Food for the Soul | October 20th, 2021

10/20/2021

 

Dear Friends,

My attention was captivated by this beautiful spider web. It got me started on meditating on webs in general. The dictionary defines ‘web’ as a complex system of interconnected elements. A web can have many different shapes, or no shape – unless we metaphorically give it one. Take a moment to think about all the webs we find in our lives: there is of course the World Wide Web, any piece of woven fabric, a cobweb, a pattern of relationships, a net to catch things or to keep them out, like netting over a bed, or the screen in your window; and then there is the huge web of underground fungi which connects with and talks to the trees above ground. It is quite fascinating how each thing is connected to the entire cosmos. Nothing is an island in itself.

I was reading a book by Barbara Brown Taylor (an Episcopal priest and author of many books) with essays on science and religion with the title The Luminous Web.
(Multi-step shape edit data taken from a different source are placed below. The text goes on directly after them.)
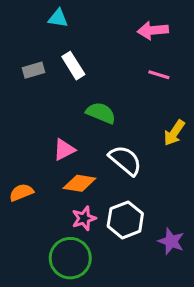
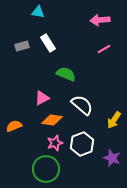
pink line: (159, 75) -> (104, 49), turned -48
yellow arrow: (174, 133) -> (114, 120), moved

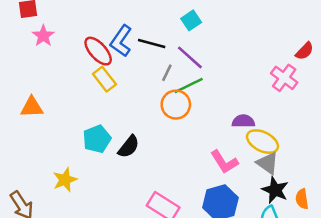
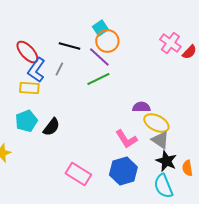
blue L-shape: (121, 41) -> (36, 70), moved
gray line: (167, 73) -> (59, 69), moved
pink cross: (284, 78) -> (170, 43), moved
yellow rectangle: (104, 79) -> (29, 88), moved, turned -48
orange circle: (176, 105) -> (107, 41), moved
I love reading books by people who don’t claim to be scientists, but try to understand and express science in simple terms. Of course, she talks about the Big Bang and about quantum physics. I suppose the Big Bang gave us our very first web. As it started its expansion in space it created, and is still creating, an ever more complex system of always connected particles. We used to think of subatomic particles as the smallest elements, but we now know that they, too, can be split in what is called “twins.” The fascinating thing is that when these twins move in opposite directions creating distance – even enormous distance – between them, they are still somehow connected and will “know” when something happens to the other. Because these two twins are in a state of quantum entanglement, they behave in complementary ways no matter how far apart they are. Has it ever happened to you that you had a gut feeling that something was happening to a loved one far away? Everything belongs to the unbroken wholeness of the universe. Totally awe inspiring!

Think about the many relationships you have or have had in your life; about how they overlap and interconnect; how they start and perhaps end. How is God part of your web?

 

Practice – The Web of your Life

I invite you to become an artist. As you think about your relationships, draw them in the form of circles (Venn diagrams) on a large sheet of paper. Show how they interconnect, allow the circles to reflect the size of these relationships. You may wish to color them. At the intersections new colors could emerge as they overlap. Show which relationships are the most important ones to you. Label them if you wish, or simply hold the labels in your heart. Become aware of how the many people in your life have affected your personal development. Pray over them. Keep your artwork handy because you may wish to add more circles from time to time. Above all, have some fun with this practice.

 

            When I look at your heavens,

            the work of your fingers,

                        the moon and the stars that you

have established;

            what are human beings

                        that you are mindful of them,

                        mortals that you care for them?

            Yet you have made them a little

lower than God,

and crowned them with glory and honor.